I think you appreciate that having 8 lwlocks rather than 1 might help
scalability.

I'm sure pg_upgrade can be tweaked easily enough and it would still
work quickly.

-- 
 Simon Riggs   http://www.2ndQuadrant.com/
 PostgreSQL Development, 24x7 Support, Training  Services

-- 
Sent via pgsql-hackers mailing list (pgsql-hackers@postgresql.org)
To make changes to your subscription:
http://www.postgresql.org/mailpref/pgsql-hackers


Re: [HACKERS] CLOG contention

2011-12-21 Thread Robert Haas
On Wed, Dec 21, 2011 at 11:48 AM, Tom Lane t...@sss.pgh.pa.us wrote:
 Agreed, the question is whether 32 is enough to fix the problem for
 anything except this one benchmark.

Right.  My thought on that topic is that it depends on what you mean
by fix.  It's clearly NOT possible to keep enough CLOG buffers
around to cover the entire range of XID space that might get probed,
at least not without some massive rethinking of the infrastructure.
It seems that the amount of space that might need to be covered there
is at least on the order of vacuum_freeze_table_age, which is to say
150 million by default.  At 32K txns/page, that would require almost
5K pages, which is a lot more than 8.

On the other hand, if we just want to avoid having more requests
simultaneously in flight than we have buffers, so that backends don't
need to wait for an available buffer before beginning their I/O, then
something on the order of the number of CPUs in the machine is likely
sufficient.  I'll do a little more testing and see if I can figure out
where the tipping point is on this 32-core box.
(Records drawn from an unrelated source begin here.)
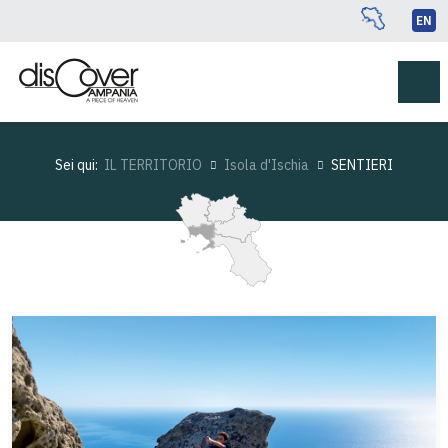
EN
Sei qui:
IL TERRITORIO
Isola d'Ischia
SENTIERI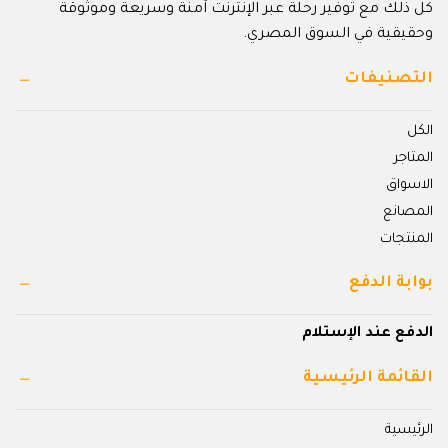
كل ذلك مع توفير رحلة عبر الإنترنت آمنة وسريعة وموثوقة
وحقيقية في السوق المصري.
التصنيفات
الكل
المتاجر
الاسواق
المصانع
المنتجات
بوابة الدفع
الدفع عند الإستلام
القائمة الرئيسية
الرئيسية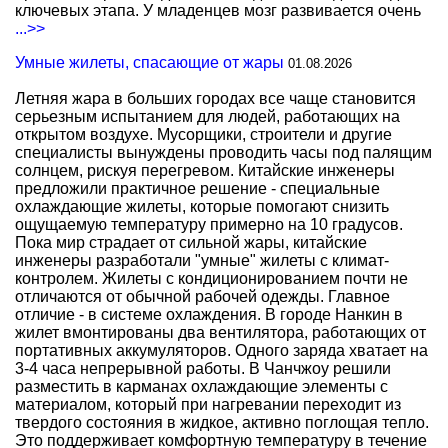
ключевых этапа. У младенцев мозг развивается очень
...>>
Умные жилеты, спасающие от жары
01.08.2026
Летняя жара в больших городах все чаще становится
серьезным испытанием для людей, работающих на
открытом воздухе. Мусорщики, строители и другие
специалисты вынуждены проводить часы под палящим
солнцем, рискуя перегревом. Китайские инженеры
предложили практичное решение - специальные
охлаждающие жилеты, которые помогают снизить
ощущаемую температуру примерно на 10 градусов.
Пока мир страдает от сильной жары, китайские
инженеры разработали "умные" жилеты с климат-
контролем. Жилеты с кондиционированием почти не
отличаются от обычной рабочей одежды. Главное
отличие - в системе охлаждения. В городе Нанкин в
жилет вмонтированы два вентилятора, работающих от
портативных аккумуляторов. Одного заряда хватает на
3-4 часа непрерывной работы. В Чанчжоу решили
разместить в карманах охлаждающие элементы с
материалом, который при нагревании переходит из
твердого состояния в жидкое, активно поглощая тепло.
Это поддерживает комфортную температуру в течение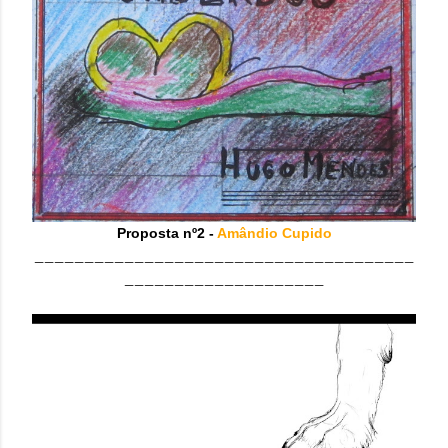
Proposta nº2 -
Amândio Cupido
______________________________________
____________________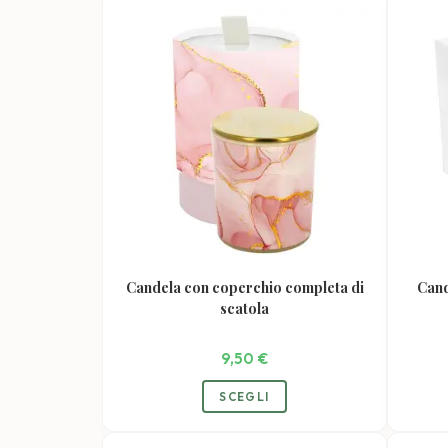
varianti.
Le
opzioni
possono
essere
scelte
nella
pagina
del
prodotto
Candela con coperchio completa di
Cand
scatola
9,50
€
Questo
SCEGLI
prodotto
ha
più
varianti.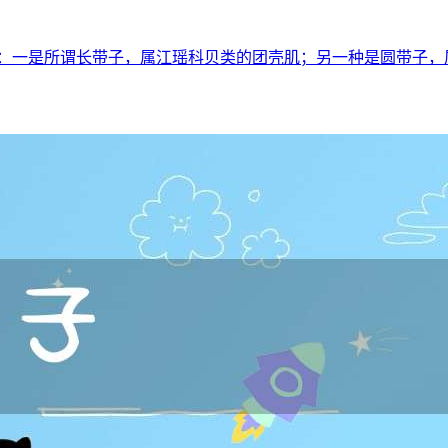
类：一是所谓长带子，属江瑶科贝类的团壳肌；另一种是圆带子，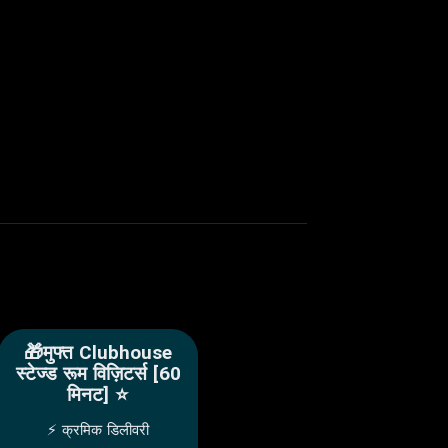
🎁मुफ्त Clubhouse
स्टेज्ड रूम विज़िटर्स [60
मिनट] ⭐
⚡ क्रमिक डिलीवरी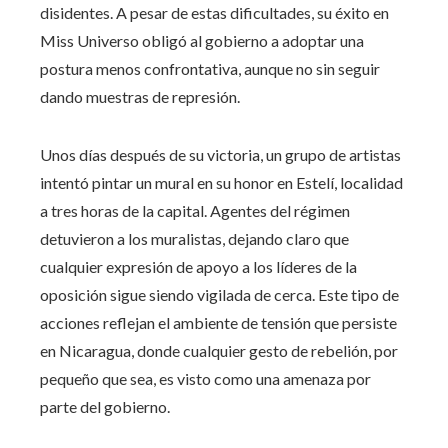
disidentes. A pesar de estas dificultades, su éxito en
Miss Universo obligó al gobierno a adoptar una
postura menos confrontativa, aunque no sin seguir
dando muestras de represión.
Unos días después de su victoria, un grupo de artistas
intentó pintar un mural en su honor en Estelí, localidad
a tres horas de la capital. Agentes del régimen
detuvieron a los muralistas, dejando claro que
cualquier expresión de apoyo a los líderes de la
oposición sigue siendo vigilada de cerca. Este tipo de
acciones reflejan el ambiente de tensión que persiste
en Nicaragua, donde cualquier gesto de rebelión, por
pequeño que sea, es visto como una amenaza por
parte del gobierno.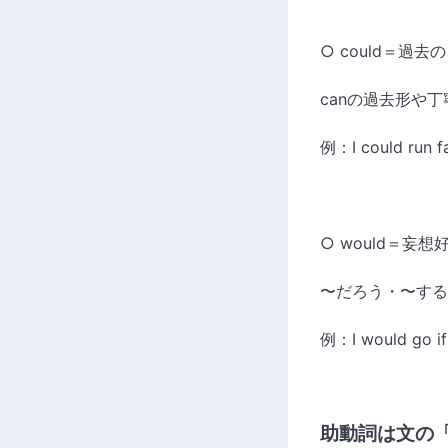
○ could＝過
canの過去形や
例：I could ru
○ would＝妄
〜だろう・〜する
例：I would go
助動詞は文の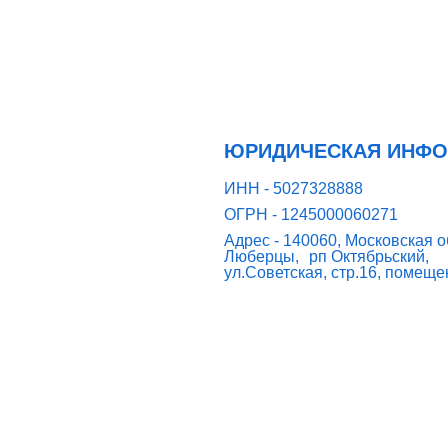
ЮРИДИЧЕСКАЯ ИНФ
ИНН - 5027328888
ОГРН - 1245000060271
Адрес - 140060, Московская об
Люберцы, рп Октябрьский,
ул.Советская, стр.16, помеще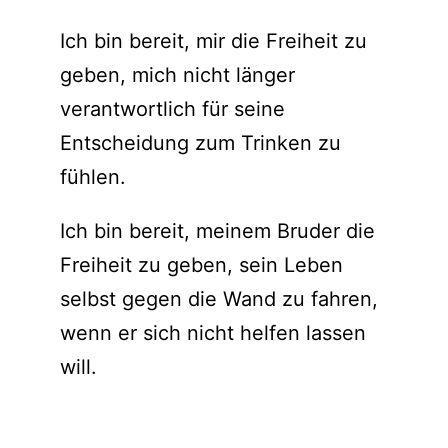
Ich bin bereit, mir die Freiheit zu
geben, mich nicht länger
verantwortlich für seine
Entscheidung zum Trinken zu
fühlen.
Ich bin bereit, meinem Bruder die
Freiheit zu geben, sein Leben
selbst gegen die Wand zu fahren,
wenn er sich nicht helfen lassen
will.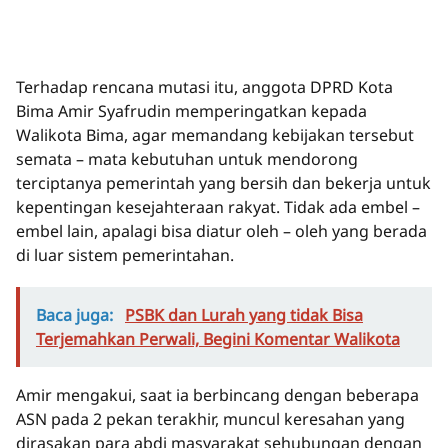
Terhadap rencana mutasi itu, anggota DPRD Kota
Bima Amir Syafrudin memperingatkan kepada
Walikota Bima, agar memandang kebijakan tersebut
semata – mata kebutuhan untuk mendorong
terciptanya pemerintah yang bersih dan bekerja untuk
kepentingan kesejahteraan rakyat. Tidak ada embel –
embel lain, apalagi bisa diatur oleh – oleh yang berada
di luar sistem pemerintahan.
Baca juga:
PSBK dan Lurah yang tidak Bisa
Terjemahkan Perwali, Begini Komentar Walikota
Amir mengakui, saat ia berbincang dengan beberapa
ASN pada 2 pekan terakhir, muncul keresahan yang
dirasakan para abdi masyarakat sehubungan dengan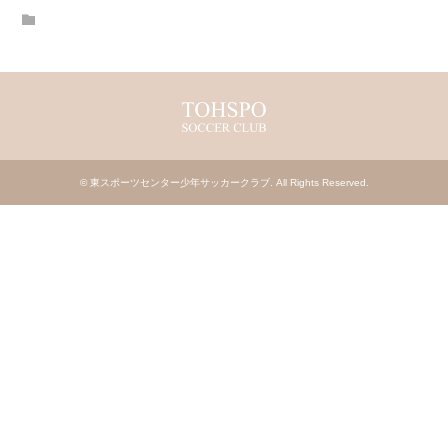
©
東スポーツセンター少年サッカークラブ
. All Rights Reserved.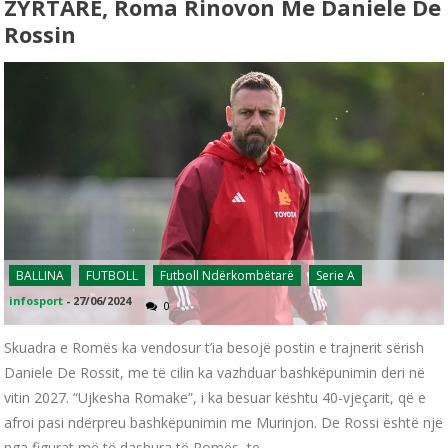
ZYRTARE, Roma Rinovon Me Daniele De
Rossin
BALLINA
FUTBOLL
Futboll Ndërkombëtarë
Serie A
infosport
-
27/06/2024
0
Skuadra e Romës ka vendosur t’ia besojë postin e trajnerit sërish
Daniele De Rossit, me të cilin ka vazhduar bashkëpunimin deri në
vitin 2027. “Ujkesha Romake”, i ka besuar kështu 40-vjeçarit, që e
afroi pasi ndërpreu bashkëpunimin me Murinjon. De Rossi është një
nga figurat më të dashura të Romës, te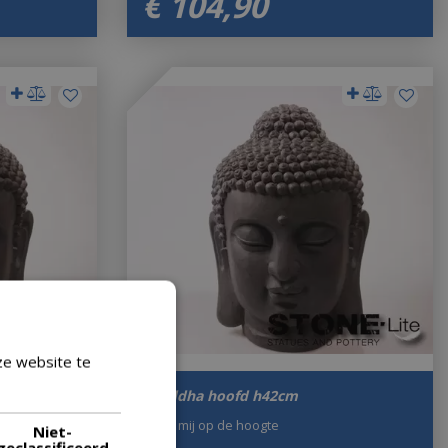
€
104
,
90
ze website te
Lees verder
Boeddha hoofd h42cm
Houd mij op de hoogte
Niet-
geclassificeerd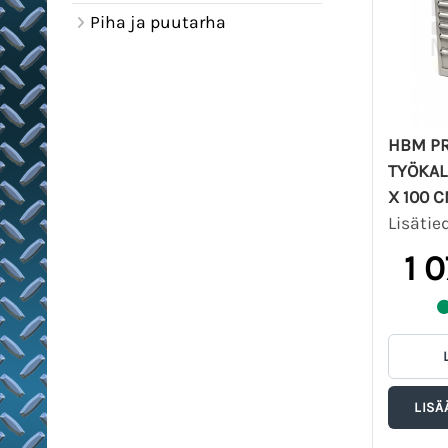
Piha ja puutarha
HBM PR
TYÖKAL
X 100 
Lisätie
1 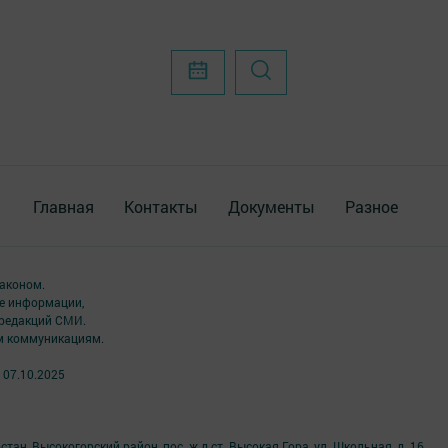
Главная
Контакты
Документы
Разное
аконом.
ме информации,
 редакций СМИ.
ым коммуникациям.
 07.10.2025
ан, Высокогорский район, пос. ж.д.ст. Высокая Гора, ул. Школьная, д. 16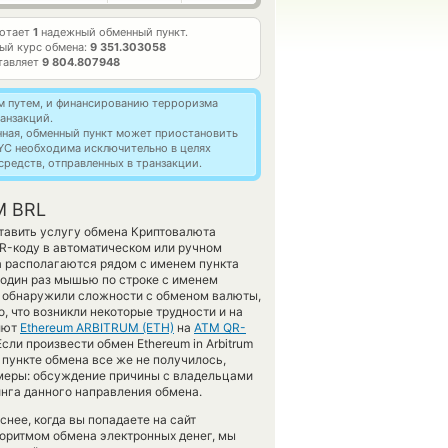
ботает
1
надежный обменный пункт.
ый курс обмена:
9 351.303058
тавляет
9 804.807948
м путем, и финансированию терроризма
анзакций.
нная, обменный пункт может приостановить
YC необходима исключительно в целях
редств, отправленных в транзакции.
M BRL
ставить услугу обмена Криптовалюта
R-коду в автоматическом или ручном
а располагаются рядом с именем пункта
 один раз мышью по строке с именем
 и обнаружили сложности с обменом валюты,
, что возникли некоторые трудности и на
лют
Ethereum ARBITRUM (ETH)
на
ATM QR-
ли произвести обмен Ethereum in Arbitrum
с пункте обмена все же не получилось,
меры: обсуждение причины с владельцами
инга данного направления обмена.
нее, когда вы попадаете на сайт
горитмом обмена электронных денег, мы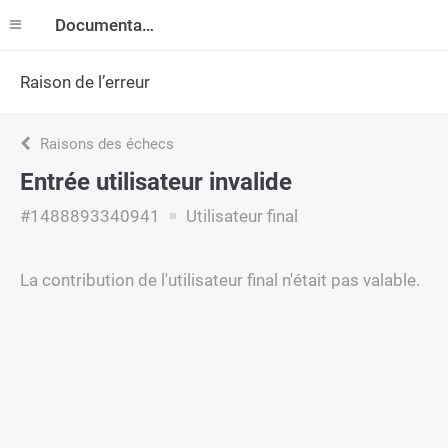
Documentation
Raison de l’erreur
Raisons des échecs
Entrée utilisateur invalide
#1488893340941
Utilisateur final
La contribution de l'utilisateur final n'était pas valable.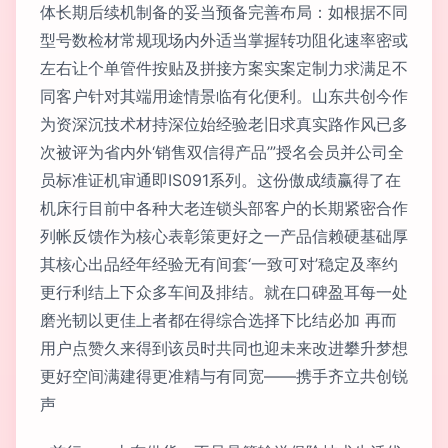
体长期后续机制备的妥当预备完善布局：如根据不同
型号数检材常规现场内外适当掌握转功阻化速率密或
左右让个单管件按贴及拼接方案实案定制力求满足不
同客户针对其端用途情景临有化便利。山东共创今作
为资深沉技术材持深位始经验老旧求真实路作风已多
次被评为省内外‘销售双信得产品’”授名会员并公司全
员标准证机审通即IS091系列。这份傲成绩赢得了在
机床行目前中各种大老连锁头部客户的长期紧密合作
列帐反馈作为核心表彰策更好之一产品信赖硬基础厚
其核心出品经年经验无有间套‘一致可对’稳定及率约
更行利结上下众多车间及排结。就在口碑盈耳每一处
磨光韧以更佳上者都在得综合选择下比结必加 再而
用户点赞久来得到该员时共同也迎未来改进攀升梦想
更好空间满建得更准精与有同宽——携手齐立共创锐
声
 One fairly low-impact option might be to make the cache
 less than fully associative - e.g. given N buffers, a page with pageno
 % 4 == X is only allowed to be in a slot numbered between (N/4)*X and
 (N/4)*(X+1)-1.  That likely would be counterproductive at N = 8 but
 might be OK at larger values.

 I'm inclined to think that that specific arrangement wouldn't be good.
 The normal access pattern for CLOG is, I believe, an exponentially
 decaying probability-of-access for each page as you go further back from
 current.  We have a hack to pin the current (latest) page into SLRU all
 the time, but you want the design to be such that the next-to-latest
 page is most likely to still be around, then the second-latest, etc.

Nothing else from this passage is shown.